• _WORK TASK_
Beginning with the first line of the data below, set down each line exactly through the line that contains "Tamara M. Simmons (305, 430)".

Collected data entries

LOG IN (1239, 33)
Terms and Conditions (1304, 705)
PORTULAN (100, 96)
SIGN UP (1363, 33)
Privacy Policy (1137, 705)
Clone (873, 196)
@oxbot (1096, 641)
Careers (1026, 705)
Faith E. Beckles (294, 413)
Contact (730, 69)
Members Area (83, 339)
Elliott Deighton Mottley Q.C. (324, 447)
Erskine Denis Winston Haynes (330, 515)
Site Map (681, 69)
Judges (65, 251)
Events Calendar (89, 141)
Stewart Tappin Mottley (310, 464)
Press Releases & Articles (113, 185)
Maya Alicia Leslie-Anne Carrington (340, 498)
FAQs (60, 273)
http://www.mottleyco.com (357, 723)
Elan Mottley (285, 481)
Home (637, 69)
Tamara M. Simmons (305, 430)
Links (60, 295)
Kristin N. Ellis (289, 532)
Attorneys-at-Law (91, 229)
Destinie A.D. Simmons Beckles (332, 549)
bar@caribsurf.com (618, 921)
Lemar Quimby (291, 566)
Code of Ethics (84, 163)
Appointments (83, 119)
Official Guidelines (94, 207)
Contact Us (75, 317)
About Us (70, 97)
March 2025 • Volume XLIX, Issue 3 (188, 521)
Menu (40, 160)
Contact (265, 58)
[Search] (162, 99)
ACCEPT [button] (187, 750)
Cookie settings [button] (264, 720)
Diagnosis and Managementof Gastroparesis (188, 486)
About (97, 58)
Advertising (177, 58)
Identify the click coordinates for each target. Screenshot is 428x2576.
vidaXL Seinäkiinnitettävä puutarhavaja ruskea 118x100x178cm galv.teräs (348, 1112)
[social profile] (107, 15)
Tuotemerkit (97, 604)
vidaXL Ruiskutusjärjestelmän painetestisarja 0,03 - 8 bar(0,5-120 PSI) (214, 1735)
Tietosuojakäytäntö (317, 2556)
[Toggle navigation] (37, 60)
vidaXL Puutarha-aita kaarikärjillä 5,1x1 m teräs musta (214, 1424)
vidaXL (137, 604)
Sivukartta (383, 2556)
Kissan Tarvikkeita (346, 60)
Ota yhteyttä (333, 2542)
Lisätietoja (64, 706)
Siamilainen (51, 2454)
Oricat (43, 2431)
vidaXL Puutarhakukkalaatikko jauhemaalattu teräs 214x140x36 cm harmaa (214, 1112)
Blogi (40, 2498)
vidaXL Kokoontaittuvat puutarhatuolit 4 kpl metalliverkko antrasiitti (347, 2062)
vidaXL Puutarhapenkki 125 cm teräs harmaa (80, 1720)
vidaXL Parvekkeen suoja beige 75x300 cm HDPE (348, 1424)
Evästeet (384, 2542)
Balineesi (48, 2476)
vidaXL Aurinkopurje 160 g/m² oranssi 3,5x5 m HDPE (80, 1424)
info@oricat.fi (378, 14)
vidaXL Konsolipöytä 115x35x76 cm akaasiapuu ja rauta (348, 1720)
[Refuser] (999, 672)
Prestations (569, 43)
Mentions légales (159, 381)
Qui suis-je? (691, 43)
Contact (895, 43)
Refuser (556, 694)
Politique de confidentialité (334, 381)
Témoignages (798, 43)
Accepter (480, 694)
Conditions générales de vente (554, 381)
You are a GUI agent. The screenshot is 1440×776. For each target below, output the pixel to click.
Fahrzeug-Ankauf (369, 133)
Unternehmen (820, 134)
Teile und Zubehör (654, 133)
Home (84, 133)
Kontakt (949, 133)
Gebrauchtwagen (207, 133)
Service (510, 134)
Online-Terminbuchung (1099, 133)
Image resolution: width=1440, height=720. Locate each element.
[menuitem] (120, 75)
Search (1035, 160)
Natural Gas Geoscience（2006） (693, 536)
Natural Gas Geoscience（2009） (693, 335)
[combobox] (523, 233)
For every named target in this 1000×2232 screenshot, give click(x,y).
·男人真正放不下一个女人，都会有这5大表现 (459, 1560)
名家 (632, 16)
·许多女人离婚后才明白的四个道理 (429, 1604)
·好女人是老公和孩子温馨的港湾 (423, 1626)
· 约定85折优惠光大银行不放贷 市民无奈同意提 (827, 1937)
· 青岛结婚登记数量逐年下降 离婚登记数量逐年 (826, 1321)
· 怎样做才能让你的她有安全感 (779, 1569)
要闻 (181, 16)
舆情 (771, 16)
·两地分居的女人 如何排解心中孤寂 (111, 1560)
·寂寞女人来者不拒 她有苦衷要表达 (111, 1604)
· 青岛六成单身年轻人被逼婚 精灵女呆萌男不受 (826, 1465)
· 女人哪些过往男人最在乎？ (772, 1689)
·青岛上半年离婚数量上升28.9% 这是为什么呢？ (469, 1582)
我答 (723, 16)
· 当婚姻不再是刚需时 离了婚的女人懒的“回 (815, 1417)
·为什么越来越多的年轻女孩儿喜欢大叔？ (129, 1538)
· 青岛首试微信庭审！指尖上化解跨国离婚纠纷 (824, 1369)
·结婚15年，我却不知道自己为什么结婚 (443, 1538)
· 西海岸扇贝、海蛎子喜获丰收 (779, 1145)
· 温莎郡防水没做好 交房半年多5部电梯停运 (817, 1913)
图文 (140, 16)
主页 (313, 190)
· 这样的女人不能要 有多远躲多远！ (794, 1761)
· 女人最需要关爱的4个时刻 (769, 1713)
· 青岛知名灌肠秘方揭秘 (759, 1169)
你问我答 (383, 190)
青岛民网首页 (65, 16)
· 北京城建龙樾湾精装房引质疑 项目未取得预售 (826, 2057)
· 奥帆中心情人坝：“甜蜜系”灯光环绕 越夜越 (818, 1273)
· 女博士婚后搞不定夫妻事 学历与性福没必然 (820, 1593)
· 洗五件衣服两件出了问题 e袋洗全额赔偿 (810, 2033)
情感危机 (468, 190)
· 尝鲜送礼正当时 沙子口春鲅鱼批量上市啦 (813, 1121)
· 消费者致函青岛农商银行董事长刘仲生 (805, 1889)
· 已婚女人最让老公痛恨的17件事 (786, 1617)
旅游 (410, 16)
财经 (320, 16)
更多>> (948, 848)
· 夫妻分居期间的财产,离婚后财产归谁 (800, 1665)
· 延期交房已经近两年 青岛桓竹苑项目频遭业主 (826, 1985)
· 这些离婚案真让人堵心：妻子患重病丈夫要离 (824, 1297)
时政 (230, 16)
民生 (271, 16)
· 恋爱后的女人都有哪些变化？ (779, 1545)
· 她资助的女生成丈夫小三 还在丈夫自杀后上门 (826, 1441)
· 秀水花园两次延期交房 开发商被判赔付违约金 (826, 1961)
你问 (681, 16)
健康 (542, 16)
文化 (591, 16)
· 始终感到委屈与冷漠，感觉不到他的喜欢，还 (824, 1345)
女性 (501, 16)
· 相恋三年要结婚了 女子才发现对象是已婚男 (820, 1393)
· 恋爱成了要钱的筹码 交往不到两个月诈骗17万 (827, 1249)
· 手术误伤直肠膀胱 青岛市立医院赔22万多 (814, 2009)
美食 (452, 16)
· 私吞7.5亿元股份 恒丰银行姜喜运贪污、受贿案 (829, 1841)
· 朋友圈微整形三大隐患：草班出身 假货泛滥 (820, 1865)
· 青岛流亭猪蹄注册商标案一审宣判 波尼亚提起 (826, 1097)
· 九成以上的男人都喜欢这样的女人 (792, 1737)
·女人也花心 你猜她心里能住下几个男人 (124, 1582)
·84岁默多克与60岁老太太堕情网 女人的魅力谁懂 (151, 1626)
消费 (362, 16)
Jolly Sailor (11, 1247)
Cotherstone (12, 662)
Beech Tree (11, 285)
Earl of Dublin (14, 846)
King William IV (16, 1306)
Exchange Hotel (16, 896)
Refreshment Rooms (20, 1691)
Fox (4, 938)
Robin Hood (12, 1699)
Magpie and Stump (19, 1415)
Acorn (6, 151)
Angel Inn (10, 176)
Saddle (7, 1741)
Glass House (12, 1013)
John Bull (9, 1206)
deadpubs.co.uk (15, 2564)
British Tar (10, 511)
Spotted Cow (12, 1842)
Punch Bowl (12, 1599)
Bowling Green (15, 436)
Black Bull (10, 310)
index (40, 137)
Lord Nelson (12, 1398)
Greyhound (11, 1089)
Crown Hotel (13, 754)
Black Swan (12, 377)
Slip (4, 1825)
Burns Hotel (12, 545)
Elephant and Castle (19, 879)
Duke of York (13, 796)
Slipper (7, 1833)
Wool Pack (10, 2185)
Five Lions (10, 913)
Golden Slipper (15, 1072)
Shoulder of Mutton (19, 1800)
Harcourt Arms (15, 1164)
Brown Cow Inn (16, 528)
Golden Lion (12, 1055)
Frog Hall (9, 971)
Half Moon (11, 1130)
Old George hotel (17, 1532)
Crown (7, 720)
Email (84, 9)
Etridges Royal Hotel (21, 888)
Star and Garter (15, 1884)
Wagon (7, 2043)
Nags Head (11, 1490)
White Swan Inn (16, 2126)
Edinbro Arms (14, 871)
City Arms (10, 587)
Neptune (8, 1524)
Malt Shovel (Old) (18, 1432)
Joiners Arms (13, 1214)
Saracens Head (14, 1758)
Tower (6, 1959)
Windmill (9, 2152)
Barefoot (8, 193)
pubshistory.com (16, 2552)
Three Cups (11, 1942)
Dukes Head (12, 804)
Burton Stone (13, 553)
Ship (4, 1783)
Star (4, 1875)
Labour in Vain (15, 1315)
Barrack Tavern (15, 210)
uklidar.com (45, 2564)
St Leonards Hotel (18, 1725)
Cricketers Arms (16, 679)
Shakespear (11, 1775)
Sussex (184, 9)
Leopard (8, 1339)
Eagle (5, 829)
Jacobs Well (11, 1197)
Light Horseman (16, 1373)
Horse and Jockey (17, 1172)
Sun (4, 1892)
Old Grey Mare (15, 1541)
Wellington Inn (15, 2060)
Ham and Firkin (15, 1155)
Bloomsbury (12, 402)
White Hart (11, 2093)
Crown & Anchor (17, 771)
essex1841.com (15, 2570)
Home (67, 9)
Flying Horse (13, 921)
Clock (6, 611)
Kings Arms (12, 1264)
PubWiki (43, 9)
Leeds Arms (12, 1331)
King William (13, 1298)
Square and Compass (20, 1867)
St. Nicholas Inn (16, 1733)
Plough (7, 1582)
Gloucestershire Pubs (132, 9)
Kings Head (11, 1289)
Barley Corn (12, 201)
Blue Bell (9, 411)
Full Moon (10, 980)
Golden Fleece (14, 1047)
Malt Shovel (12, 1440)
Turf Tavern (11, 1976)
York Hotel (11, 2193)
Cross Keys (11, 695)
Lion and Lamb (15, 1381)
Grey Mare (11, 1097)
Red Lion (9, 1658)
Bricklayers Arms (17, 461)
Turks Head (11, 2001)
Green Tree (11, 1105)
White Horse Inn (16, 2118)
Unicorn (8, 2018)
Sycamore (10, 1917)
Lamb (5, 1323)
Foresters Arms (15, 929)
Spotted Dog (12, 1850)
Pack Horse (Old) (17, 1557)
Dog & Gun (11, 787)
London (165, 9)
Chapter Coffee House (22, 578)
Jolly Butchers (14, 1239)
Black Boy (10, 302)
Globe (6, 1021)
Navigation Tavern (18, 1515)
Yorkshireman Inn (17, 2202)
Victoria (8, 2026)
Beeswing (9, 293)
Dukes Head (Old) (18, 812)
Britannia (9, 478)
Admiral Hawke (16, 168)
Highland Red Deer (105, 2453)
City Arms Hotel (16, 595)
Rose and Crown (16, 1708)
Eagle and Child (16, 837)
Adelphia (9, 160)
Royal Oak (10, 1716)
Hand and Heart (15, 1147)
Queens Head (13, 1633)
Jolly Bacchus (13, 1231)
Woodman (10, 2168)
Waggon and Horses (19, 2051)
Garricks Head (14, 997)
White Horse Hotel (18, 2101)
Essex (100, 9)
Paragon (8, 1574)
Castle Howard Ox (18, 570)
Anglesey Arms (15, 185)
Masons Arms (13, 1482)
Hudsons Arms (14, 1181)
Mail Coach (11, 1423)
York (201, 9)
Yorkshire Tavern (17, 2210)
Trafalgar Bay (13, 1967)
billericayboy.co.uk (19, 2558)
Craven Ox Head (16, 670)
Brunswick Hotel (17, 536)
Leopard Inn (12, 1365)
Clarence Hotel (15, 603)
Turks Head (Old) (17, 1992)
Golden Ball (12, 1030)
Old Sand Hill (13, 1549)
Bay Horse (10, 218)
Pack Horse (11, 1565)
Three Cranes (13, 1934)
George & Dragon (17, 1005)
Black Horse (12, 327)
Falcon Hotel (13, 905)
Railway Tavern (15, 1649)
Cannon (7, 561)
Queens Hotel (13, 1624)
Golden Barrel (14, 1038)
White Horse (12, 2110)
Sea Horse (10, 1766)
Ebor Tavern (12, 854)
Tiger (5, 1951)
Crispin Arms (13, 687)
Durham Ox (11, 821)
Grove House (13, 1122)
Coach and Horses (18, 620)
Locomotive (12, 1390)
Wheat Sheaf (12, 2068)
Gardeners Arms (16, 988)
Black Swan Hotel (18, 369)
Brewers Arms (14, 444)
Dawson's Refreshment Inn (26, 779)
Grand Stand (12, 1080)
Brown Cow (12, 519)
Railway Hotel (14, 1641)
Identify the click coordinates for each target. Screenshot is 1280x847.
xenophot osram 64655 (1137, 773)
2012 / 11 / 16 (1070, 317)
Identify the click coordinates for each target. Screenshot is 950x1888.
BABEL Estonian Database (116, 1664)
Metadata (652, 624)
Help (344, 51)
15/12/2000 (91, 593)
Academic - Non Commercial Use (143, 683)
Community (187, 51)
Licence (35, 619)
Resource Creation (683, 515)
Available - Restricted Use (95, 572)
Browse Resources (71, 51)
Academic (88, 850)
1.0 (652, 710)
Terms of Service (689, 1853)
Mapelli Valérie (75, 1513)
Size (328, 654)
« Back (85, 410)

• _TASK SOLUTION_
LOG IN (1239, 33)
Terms and Conditions (1304, 705)
PORTULAN (100, 96)
SIGN UP (1363, 33)
Privacy Policy (1137, 705)
Clone (873, 196)
@oxbot (1096, 641)
Careers (1026, 705)
Faith E. Beckles (294, 413)
Contact (730, 69)
Members Area (83, 339)
Elliott Deighton Mottley Q.C. (324, 447)
Erskine Denis Winston Haynes (330, 515)
Site Map (681, 69)
Judges (65, 251)
Events Calendar (89, 141)
Stewart Tappin Mottley (310, 464)
Press Releases & Articles (113, 185)
Maya Alicia Leslie-Anne Carrington (340, 498)
FAQs (60, 273)
http://www.mottleyco.com (357, 723)
Elan Mottley (285, 481)
Home (637, 69)
Tamara M. Simmons (305, 430)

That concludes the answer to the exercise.